▶ _ASSIGNMENT_: Reproduce all records word for word.
*** INFORMATION SUPPLIED Section Begins ***
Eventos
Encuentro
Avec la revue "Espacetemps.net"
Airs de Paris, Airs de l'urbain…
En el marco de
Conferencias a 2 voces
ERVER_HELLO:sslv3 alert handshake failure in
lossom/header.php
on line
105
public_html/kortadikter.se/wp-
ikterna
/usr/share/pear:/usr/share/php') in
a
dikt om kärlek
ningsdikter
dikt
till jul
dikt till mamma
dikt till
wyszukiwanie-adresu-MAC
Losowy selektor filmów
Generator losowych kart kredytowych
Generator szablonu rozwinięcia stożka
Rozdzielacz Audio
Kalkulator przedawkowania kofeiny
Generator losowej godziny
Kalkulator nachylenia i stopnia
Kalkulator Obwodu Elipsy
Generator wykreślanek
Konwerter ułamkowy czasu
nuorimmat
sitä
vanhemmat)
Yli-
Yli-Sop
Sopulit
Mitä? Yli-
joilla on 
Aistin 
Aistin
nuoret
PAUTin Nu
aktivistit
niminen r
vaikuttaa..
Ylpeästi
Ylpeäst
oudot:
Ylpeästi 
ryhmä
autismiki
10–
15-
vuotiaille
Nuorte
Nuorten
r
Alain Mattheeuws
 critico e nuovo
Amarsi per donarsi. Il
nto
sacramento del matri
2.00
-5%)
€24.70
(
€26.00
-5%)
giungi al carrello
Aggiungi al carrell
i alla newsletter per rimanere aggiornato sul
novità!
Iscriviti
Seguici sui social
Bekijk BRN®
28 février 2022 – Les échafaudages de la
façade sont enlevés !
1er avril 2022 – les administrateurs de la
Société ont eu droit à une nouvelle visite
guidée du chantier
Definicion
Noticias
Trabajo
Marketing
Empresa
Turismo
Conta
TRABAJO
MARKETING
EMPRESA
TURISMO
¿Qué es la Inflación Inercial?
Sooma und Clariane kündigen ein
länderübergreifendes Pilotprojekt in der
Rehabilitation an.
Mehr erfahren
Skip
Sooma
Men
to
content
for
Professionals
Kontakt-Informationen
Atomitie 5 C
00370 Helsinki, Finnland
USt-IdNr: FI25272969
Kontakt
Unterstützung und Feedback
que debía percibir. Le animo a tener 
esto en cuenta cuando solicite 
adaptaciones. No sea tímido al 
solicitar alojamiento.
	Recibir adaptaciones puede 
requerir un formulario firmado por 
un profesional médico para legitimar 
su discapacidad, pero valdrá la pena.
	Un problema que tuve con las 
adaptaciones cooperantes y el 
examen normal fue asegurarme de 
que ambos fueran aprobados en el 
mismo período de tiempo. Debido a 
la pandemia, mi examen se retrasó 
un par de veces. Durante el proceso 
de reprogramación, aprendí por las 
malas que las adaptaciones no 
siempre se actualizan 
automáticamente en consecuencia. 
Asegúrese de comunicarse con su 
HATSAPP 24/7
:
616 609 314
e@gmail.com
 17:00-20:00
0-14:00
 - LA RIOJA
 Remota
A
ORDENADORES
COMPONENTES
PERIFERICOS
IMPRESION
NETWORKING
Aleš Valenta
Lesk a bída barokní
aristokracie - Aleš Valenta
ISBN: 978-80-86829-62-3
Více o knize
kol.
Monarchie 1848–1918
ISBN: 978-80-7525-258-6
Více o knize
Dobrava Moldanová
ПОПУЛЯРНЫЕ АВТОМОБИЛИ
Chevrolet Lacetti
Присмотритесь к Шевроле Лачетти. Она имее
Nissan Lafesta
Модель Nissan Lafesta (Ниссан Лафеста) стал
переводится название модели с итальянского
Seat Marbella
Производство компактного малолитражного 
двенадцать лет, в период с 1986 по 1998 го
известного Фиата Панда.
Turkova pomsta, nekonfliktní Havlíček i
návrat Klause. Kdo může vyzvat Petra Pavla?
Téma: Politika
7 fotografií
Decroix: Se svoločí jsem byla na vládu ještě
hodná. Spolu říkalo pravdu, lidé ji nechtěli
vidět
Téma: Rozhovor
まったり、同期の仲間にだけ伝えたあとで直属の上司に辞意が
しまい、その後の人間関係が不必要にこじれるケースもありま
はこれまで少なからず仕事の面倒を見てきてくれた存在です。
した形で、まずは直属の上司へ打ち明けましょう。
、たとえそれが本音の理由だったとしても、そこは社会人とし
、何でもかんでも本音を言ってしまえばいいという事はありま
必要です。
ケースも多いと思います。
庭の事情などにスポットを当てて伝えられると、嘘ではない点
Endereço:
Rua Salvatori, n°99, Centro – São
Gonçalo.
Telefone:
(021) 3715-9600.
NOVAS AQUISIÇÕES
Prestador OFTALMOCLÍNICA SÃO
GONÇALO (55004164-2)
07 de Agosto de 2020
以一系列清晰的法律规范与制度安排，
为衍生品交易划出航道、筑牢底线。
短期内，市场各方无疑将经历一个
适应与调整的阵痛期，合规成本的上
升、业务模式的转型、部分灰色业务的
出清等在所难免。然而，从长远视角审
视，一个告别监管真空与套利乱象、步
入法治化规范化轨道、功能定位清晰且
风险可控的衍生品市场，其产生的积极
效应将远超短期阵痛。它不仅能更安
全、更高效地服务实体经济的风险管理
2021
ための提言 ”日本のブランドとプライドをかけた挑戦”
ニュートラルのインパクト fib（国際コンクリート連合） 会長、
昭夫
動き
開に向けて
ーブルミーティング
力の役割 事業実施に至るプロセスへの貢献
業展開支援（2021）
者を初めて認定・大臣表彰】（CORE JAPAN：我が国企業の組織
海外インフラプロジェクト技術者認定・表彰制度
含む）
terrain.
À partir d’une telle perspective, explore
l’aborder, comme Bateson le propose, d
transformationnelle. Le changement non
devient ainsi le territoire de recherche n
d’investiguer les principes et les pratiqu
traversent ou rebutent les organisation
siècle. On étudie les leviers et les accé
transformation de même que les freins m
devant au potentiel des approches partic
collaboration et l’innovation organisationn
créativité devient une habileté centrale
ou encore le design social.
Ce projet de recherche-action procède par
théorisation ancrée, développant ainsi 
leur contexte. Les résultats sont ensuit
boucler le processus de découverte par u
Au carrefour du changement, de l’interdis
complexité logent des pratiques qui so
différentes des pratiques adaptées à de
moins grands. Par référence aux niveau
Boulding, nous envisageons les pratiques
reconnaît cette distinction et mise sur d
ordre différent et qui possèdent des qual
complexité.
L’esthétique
*** INFORMATION SUPPLIED Section Ends ***
▶ _TASK OUTPUT_:
Eventos
Encuentro
Avec la revue "Espacetemps.net"
Airs de Paris, Airs de l'urbain…
En el marco de
Conferencias a 2 voces
ERVER_HELLO:sslv3 alert handshake failure in
lossom/header.php
on line
105
public_html/kortadikter.se/wp-
ikterna
/usr/share/pear:/usr/share/php') in
a
dikt om kärlek
ningsdikter
dikt
till jul
dikt till mamma
dikt till
wyszukiwanie-adresu-MAC
Losowy selektor filmów
Generator losowych kart kredytowych
Generator szablonu rozwinięcia stożka
Rozdzielacz Audio
Kalkulator przedawkowania kofeiny
Generator losowej godziny
Kalkulator nachylenia i stopnia
Kalkulator Obwodu Elipsy
Generator wykreślanek
Konwerter ułamkowy czasu
nuorimmat
sitä
vanhemmat)
Yli-
Yli-Sop
Sopulit
Mitä? Yli-
joilla on 
Aistin 
Aistin
nuoret
PAUTin Nu
aktivistit
niminen r
vaikuttaa..
Ylpeästi
Ylpeäst
oudot:
Ylpeästi 
ryhmä
autismiki
10–
15-
vuotiaille
Nuorte
Nuorten
r
Alain Mattheeuws
 critico e nuovo
Amarsi per donarsi. Il
nto
sacramento del matri
2.00
-5%)
€24.70
(
€26.00
-5%)
giungi al carrello
Aggiungi al carrell
i alla newsletter per rimanere aggiornato sul
novità!
Iscriviti
Seguici sui social
Bekijk BRN®
28 février 2022 – Les échafaudages de la
façade sont enlevés !
1er avril 2022 – les administrateurs de la
Société ont eu droit à une nouvelle visite
guidée du chantier
Definicion
Noticias
Trabajo
Marketing
Empresa
Turismo
Conta
TRABAJO
MARKETING
EMPRESA
TURISMO
¿Qué es la Inflación Inercial?
Sooma und Clariane kündigen ein
länderübergreifendes Pilotprojekt in der
Rehabilitation an.
Mehr erfahren
Skip
Sooma
Men
to
content
for
Professionals
Kontakt-Informationen
Atomitie 5 C
00370 Helsinki, Finnland
USt-IdNr: FI25272969
Kontakt
Unterstützung und Feedback
que debía percibir. Le animo a tener 
esto en cuenta cuando solicite 
adaptaciones. No sea tímido al 
solicitar alojamiento.
	Recibir adaptaciones puede 
requerir un formulario firmado por 
un profesional médico para legitimar 
su discapacidad, pero valdrá la pena.
	Un problema que tuve con las 
adaptaciones cooperantes y el 
examen normal fue asegurarme de 
que ambos fueran aprobados en el 
mismo período de tiempo. Debido a 
la pandemia, mi examen se retrasó 
un par de veces. Durante el proceso 
de reprogramación, aprendí por las 
malas que las adaptaciones no 
siempre se actualizan 
automáticamente en consecuencia. 
Asegúrese de comunicarse con su 
HATSAPP 24/7
:
616 609 314
e@gmail.com
 17:00-20:00
0-14:00
 - LA RIOJA
 Remota
A
ORDENADORES
COMPONENTES
PERIFERICOS
IMPRESION
NETWORKING
Aleš Valenta
Lesk a bída barokní
aristokracie - Aleš Valenta
ISBN: 978-80-86829-62-3
Více o knize
kol.
Monarchie 1848–1918
ISBN: 978-80-7525-258-6
Více o knize
Dobrava Moldanová
ПОПУЛЯРНЫЕ АВТОМОБИЛИ
Chevrolet Lacetti
Присмотритесь к Шевроле Лачетти. Она имее
Nissan Lafesta
Модель Nissan Lafesta (Ниссан Лафеста) стал
переводится название модели с итальянского
Seat Marbella
Производство компактного малолитражного 
двенадцать лет, в период с 1986 по 1998 го
известного Фиата Панда.
Turkova pomsta, nekonfliktní Havlíček i
návrat Klause. Kdo může vyzvat Petra Pavla?
Téma: Politika
7 fotografií
Decroix: Se svoločí jsem byla na vládu ještě
hodná. Spolu říkalo pravdu, lidé ji nechtěli
vidět
Téma: Rozhovor
まったり、同期の仲間にだけ伝えたあとで直属の上司に辞意が
しまい、その後の人間関係が不必要にこじれるケースもありま
はこれまで少なからず仕事の面倒を見てきてくれた存在です。
した形で、まずは直属の上司へ打ち明けましょう。
、たとえそれが本音の理由だったとしても、そこは社会人とし
、何でもかんでも本音を言ってしまえばいいという事はありま
必要です。
ケースも多いと思います。
庭の事情などにスポットを当てて伝えられると、嘘ではない点
Endereço:
Rua Salvatori, n°99, Centro – São
Gonçalo.
Telefone:
(021) 3715-9600.
NOVAS AQUISIÇÕES
Prestador OFTALMOCLÍNICA SÃO
GONÇALO (55004164-2)
07 de Agosto de 2020
以一系列清晰的法律规范与制度安排，
为衍生品交易划出航道、筑牢底线。
短期内，市场各方无疑将经历一个
适应与调整的阵痛期，合规成本的上
升、业务模式的转型、部分灰色业务的
出清等在所难免。然而，从长远视角审
视，一个告别监管真空与套利乱象、步
入法治化规范化轨道、功能定位清晰且
风险可控的衍生品市场，其产生的积极
效应将远超短期阵痛。它不仅能更安
全、更高效地服务实体经济的风险管理
2021
ための提言 ”日本のブランドとプライドをかけた挑戦”
ニュートラルのインパクト fib（国際コンクリート連合） 会長、
昭夫
動き
開に向けて
ーブルミーティング
力の役割 事業実施に至るプロセスへの貢献
業展開支援（2021）
者を初めて認定・大臣表彰】（CORE JAPAN：我が国企業の組織
海外インフラプロジェクト技術者認定・表彰制度
含む）
terrain.
À partir d’une telle perspective, explore
l’aborder, comme Bateson le propose, d
transformationnelle. Le changement non
devient ainsi le territoire de recherche n
d’investiguer les principes et les pratiqu
traversent ou rebutent les organisation
siècle. On étudie les leviers et les accé
transformation de même que les freins m
devant au potentiel des approches partic
collaboration et l’innovation organisationn
créativité devient une habileté centrale
ou encore le design social.
Ce projet de recherche-action procède par
théorisation ancrée, développant ainsi 
leur contexte. Les résultats sont ensuit
boucler le processus de découverte par u
Au carrefour du changement, de l’interdis
complexité logent des pratiques qui so
différentes des pratiques adaptées à de
moins grands. Par référence aux niveau
Boulding, nous envisageons les pratiques
reconnaît cette distinction et mise sur d
ordre différent et qui possèdent des qual
complexité.
L’esthétique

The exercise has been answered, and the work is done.